■ YOUR GOAL: For the records that follow, give the number of lines containing the word "diverse", with no added text.

Dataset items:
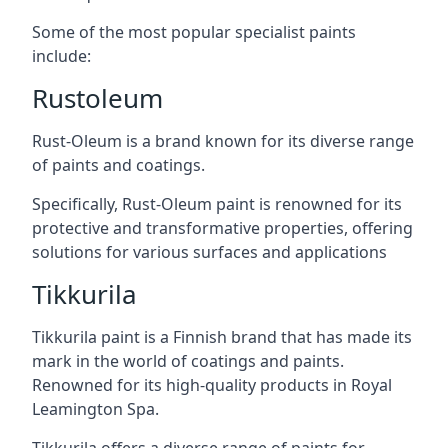
Some of the most popular specialist paints
include:
Rustoleum
Rust-Oleum is a brand known for its diverse range
of paints and coatings.
Specifically, Rust-Oleum paint is renowned for its
protective and transformative properties, offering
solutions for various surfaces and applications
Tikkurila
Tikkurila paint is a Finnish brand that has made its
mark in the world of coatings and paints.
Renowned for its high-quality products in Royal
Leamington Spa.
Tikkurila offers a diverse range of paints for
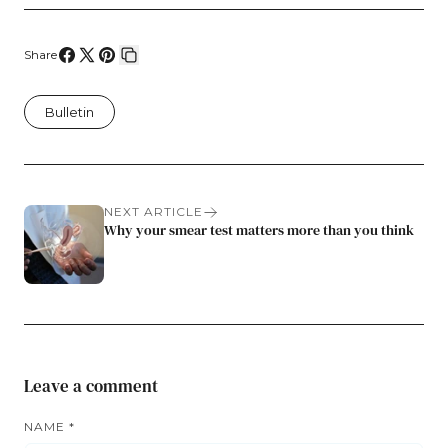
Share
Share
Share
Pin
Copy
on
on
on
link
Bulletin
Facebook
X
Pinterest
NEXT ARTICLE
Why your smear test matters more than you think
Leave a comment
NAME
*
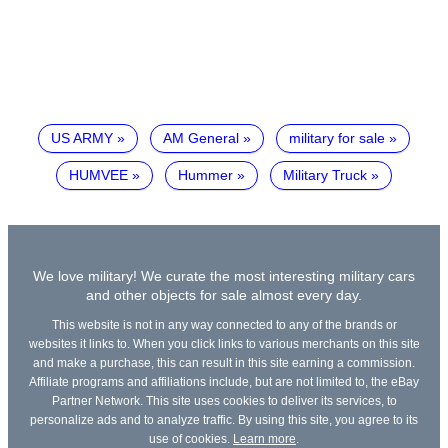
US ARMY
AM General
military for sale
HUMVEE
Hummer
Military Truck
We love military! We curate the most interesting military cars
and other objects for sale almost every day.
This website is not in any way connected to any of the brands or
websites it links to. When you click links to various merchants on this site
and make a purchase, this can result in this site earning a commission.
Affiliate programs and affiliations include, but are not limited to, the eBay
Partner Network. This site uses cookies to deliver its services, to
personalize ads and to analyze traffic. By using this site, you agree to its
use of cookies.
Learn more
.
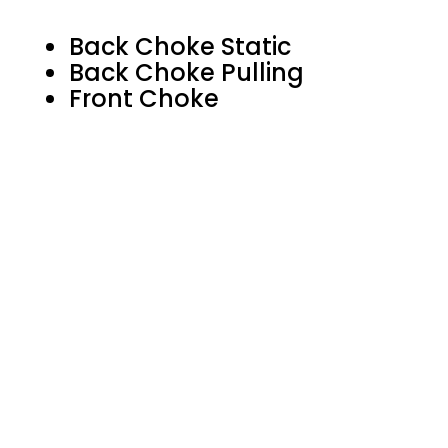
Back Choke Static
Back Choke Pulling
Front Choke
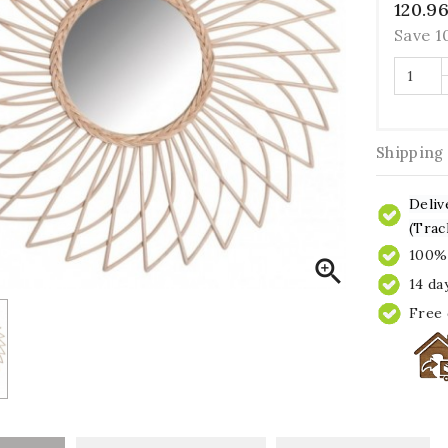
120.9
Save 
Shipping
Deliv
(Trac
100% 

14 da
Free 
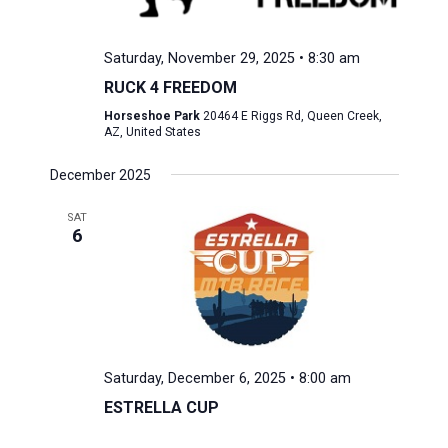
Saturday, November 29, 2025 • 8:30 am
RUCK 4 FREEDOM
Horseshoe Park
20464 E Riggs Rd, Queen Creek,
AZ, United States
December 2025
SAT
6
Saturday, December 6, 2025 • 8:00 am
ESTRELLA CUP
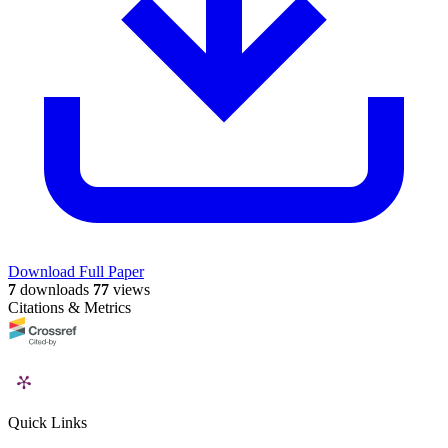
Download Full Paper
7
downloads
77
views
Citations & Metrics
Quick Links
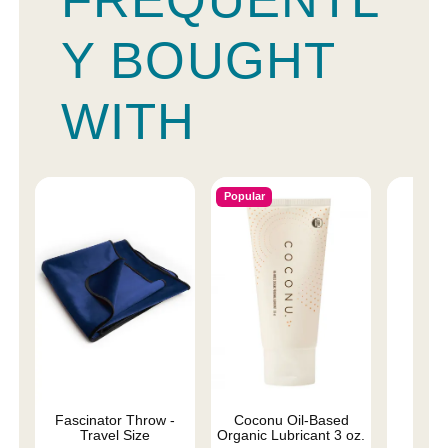
Y BOUGHT
WITH
Popular
Fascinator Throw -
Coconu Oil-Based
Lub
Travel Size
Organic Lubricant 3 oz.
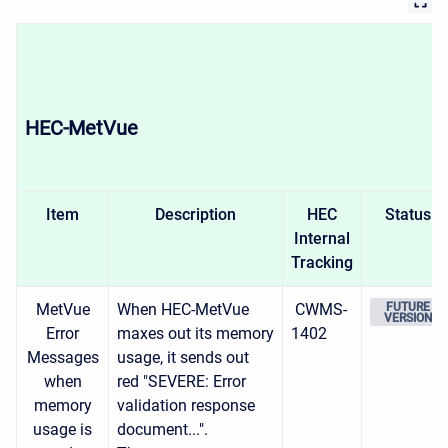
HEC-MetVue
Item
Description
HEC
Status
Internal
Tracking
MetVue
When HEC-MetVue
CWMS-
FUTURE
VERSION
Error
maxes out its memory
1402
Messages
usage, it sends out
when
red "SEVERE: Error
memory
validation response
usage is
document...".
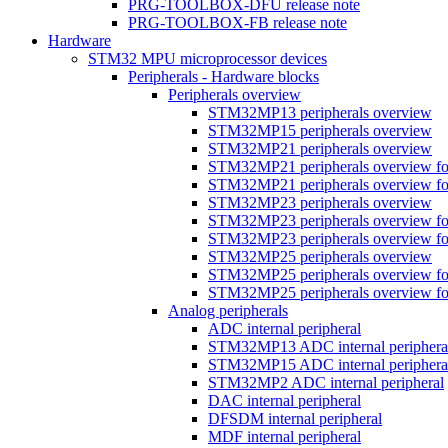
PRG-TOOLBOX-DFU release note
PRG-TOOLBOX-FB release note
Hardware
STM32 MPU microprocessor devices
Peripherals - Hardware blocks
Peripherals overview
STM32MP13 peripherals overview
STM32MP15 peripherals overview
STM32MP21 peripherals overview
STM32MP21 peripherals overview fo
STM32MP21 peripherals overview fo
STM32MP23 peripherals overview
STM32MP23 peripherals overview fo
STM32MP23 peripherals overview fo
STM32MP25 peripherals overview
STM32MP25 peripherals overview fo
STM32MP25 peripherals overview fo
Analog peripherals
ADC internal peripheral
STM32MP13 ADC internal periphera
STM32MP15 ADC internal periphera
STM32MP2 ADC internal peripheral
DAC internal peripheral
DFSDM internal peripheral
MDF internal peripheral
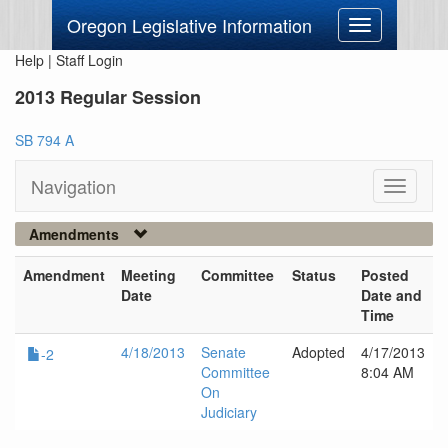
Oregon Legislative Information
Toggle
navigation
Help
|
Staff Login
2013 Regular Session
SB 794 A
Navigation
Toggle
navigati
Amendments
Amendment
Meeting
Committee
Status
Posted
Date
Date and
Time
4/18/2013
Senate
Adopted
4/17/2013
-2
Committee
8:04 AM
On
Judiciary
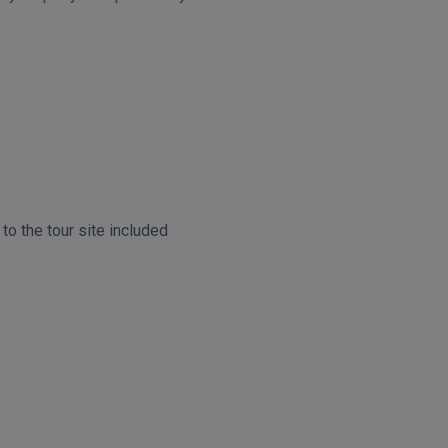
o the tour site included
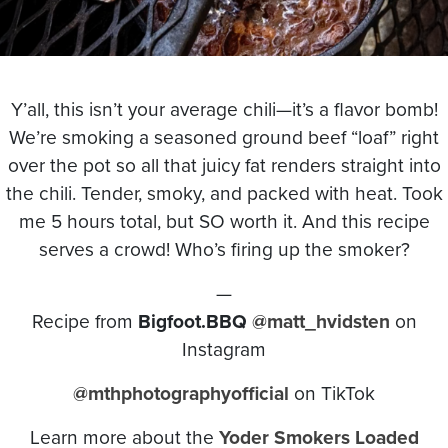
Y’all, this isn’t your average chili—it’s a flavor bomb!
We’re smoking a seasoned ground beef “loaf” right
over the pot so all that juicy fat renders straight into
the chili. Tender, smoky, and packed with heat. Took
me 5 hours total, but SO worth it. And this recipe
serves a crowd! Who’s firing up the smoker?
—
Recipe from
Bigfoot.BBQ
@matt_hvidsten
on
Instagram
@mthphotographyofficial
on TikTok
Learn more about the
Yoder Smokers Loaded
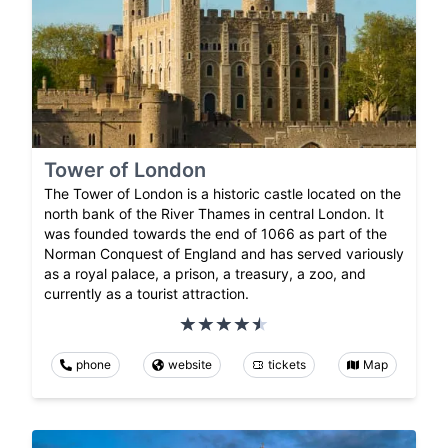
Tower of London
The Tower of London is a historic castle located on the
north bank of the River Thames in central London. It
was founded towards the end of 1066 as part of the
Norman Conquest of England and has served variously
as a royal palace, a prison, a treasury, a zoo, and
currently as a tourist attraction.
phone
website
tickets
Map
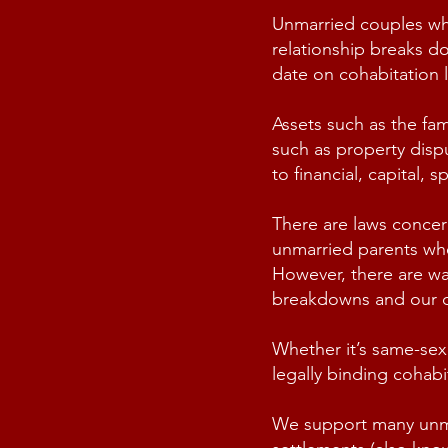
Unmarried couples who 
relationship breaks do
date on cohabitation
Assets such as the fa
such as
property disp
to financial, capital,
There are laws concer
unmarried parents whe
However, there are way
breakdowns and our co
Whether it’s same-sex
legally binding cohab
We support many unmarr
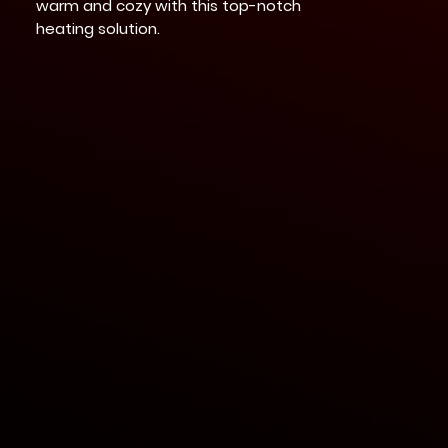
warm and cozy with this top-notch
heating solution.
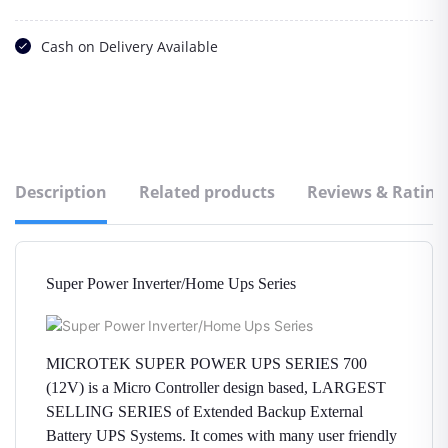
Cash on Delivery Available
Description
Related products
Reviews & Rating
Super Power Inverter/Home Ups Series
MICROTEK SUPER POWER UPS SERIES 700
(12V) is a Micro Controller design based, LARGEST
SELLING SERIES of Extended Backup External
Battery UPS Systems. It comes with many user friendly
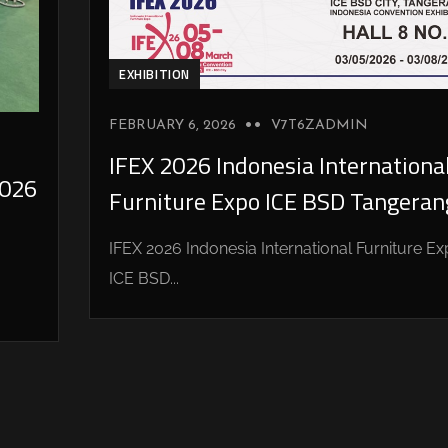
EXHIBITION
FEBRUARY 6, 2026
V7T6ZADMIN
IFEX 2026 Indonesia Internationa
026
Furniture Expo ICE BSD Tangeran
IFEX 2026 Indonesia International Furniture E
ICE BSD...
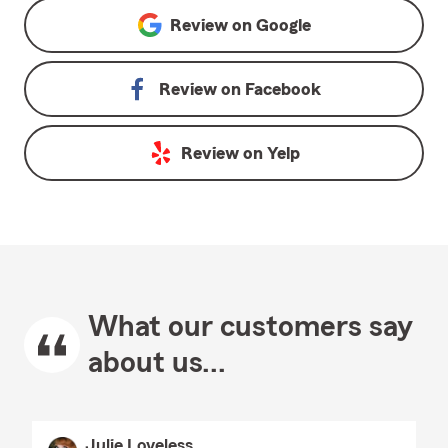
Review on
Google
Review on
Facebook
Review on
Yelp
What our customers say
about us...
Julie Loveless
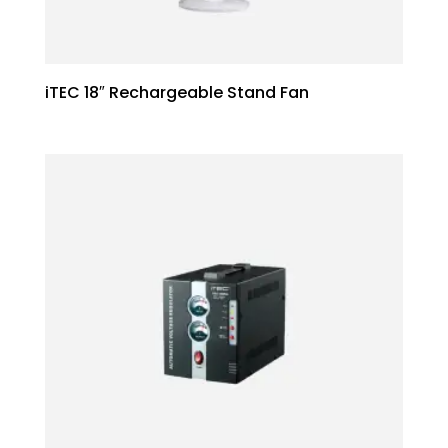
iTEC 18″ Rechargeable Stand Fan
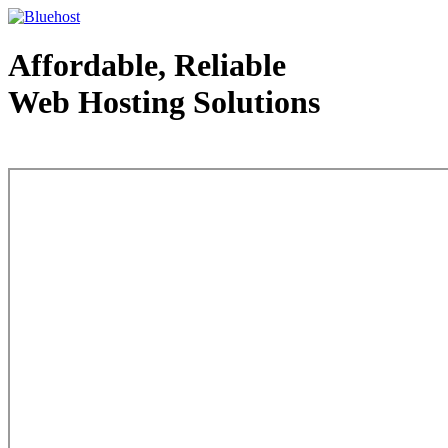
Affordable, Reliable
Web Hosting Solutions
Web Hosting - courtesy of www.bluehost.com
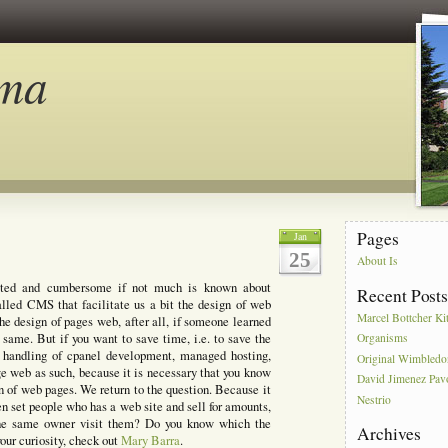
ma
Pages
Jan
25
About Is
ted and cumbersome if not much is known about
Recent Post
lled CMS that facilitate us a bit the design of web
Marcel Bottcher Ki
he design of pages web, after all, if someone learned
same. But if you want to save time, i.e. to save the
Organisms
s, handling of cpanel development, managed hosting,
Original Wimbled
ge web as such, because it is necessary that you know
David Jimenez Pav
n of web pages. We return to the question. Because it
Nestrio
een set people who has a web site and sell for amounts,
 the same owner visit them? Do you know which the
Archives
your curiosity, check out
Mary Barra
.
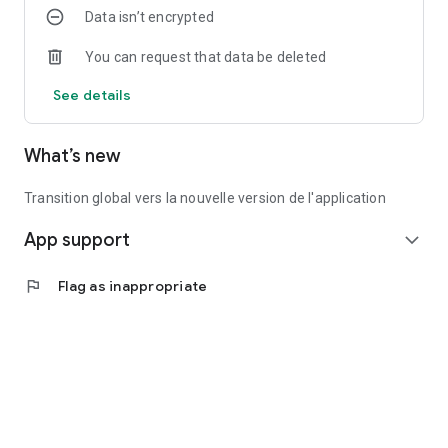
Data isn’t encrypted
You can request that data be deleted
See details
What’s new
Transition global vers la nouvelle version de l'application
App support
expand_more
flag
Flag as inappropriate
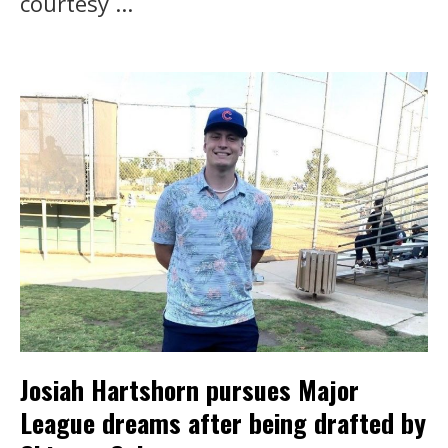
courtesy ...
Josiah Hartshorn pursues Major
League dreams after being drafted by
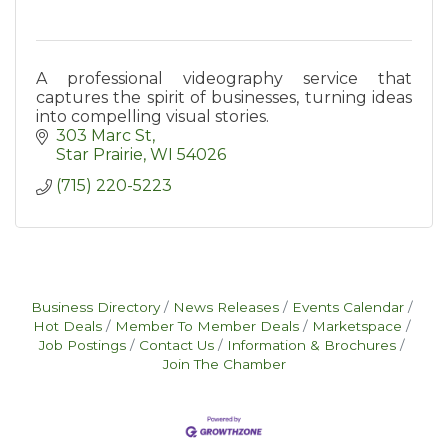
A professional videography service that
captures the spirit of businesses, turning ideas
into compelling visual stories.
303 Marc St
Star Prairie
WI
54026
(715) 220-5223
Business Directory
News Releases
Events Calendar
Hot Deals
Member To Member Deals
Marketspace
Job Postings
Contact Us
Information & Brochures
Join The Chamber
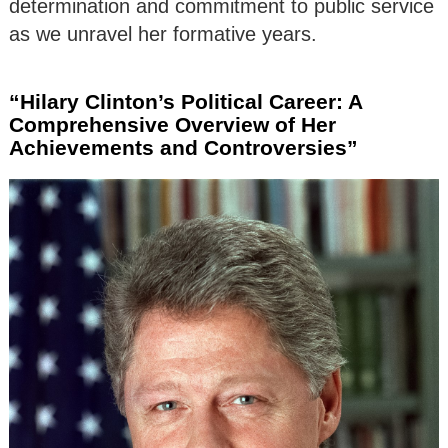
determination and commitment to public service
as we unravel her formative years.
“Hilary Clinton’s Political Career: A
Comprehensive Overview of Her
Achievements and Controversies”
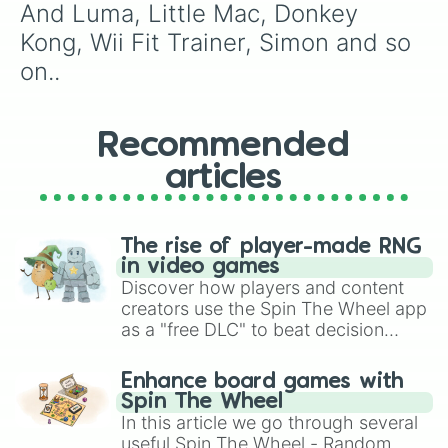
Ridley

And Luma, Little Mac, Donkey 
Mii Swordfighter

Kong, Wii Fit Trainer, Simon and so 
Greninja

Fox

on..
Daisy

Lucas

Mii Brawler

Recommended
King K. Rool
articles
The rise of player-made RNG
in video games
Discover how players and content
creators use the Spin The Wheel app
as a "free DLC" to beat decision
paralysis, generate chaotic
challenge runs, and randomize
Enhance board games with
gameplay in hit titles like Roblox,
Spin The Wheel
Brawl Stars, OSRS, and Mario Kart!
In this article we go through several
useful Spin The Wheel - Random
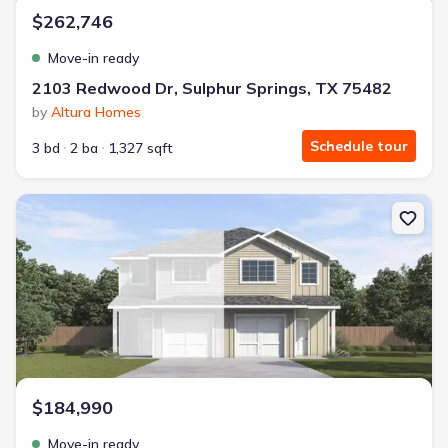
$262,746
Move-in ready
2103 Redwood Dr, Sulphur Springs, TX 75482
by
Altura Homes
Schedule tour
3 bd
2 ba
1,327 sqft
New construction Townhouse house 740 Stonewood Dr, Sulphur S
$184,990
Move-in ready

■ RESPONSE BELOW: 2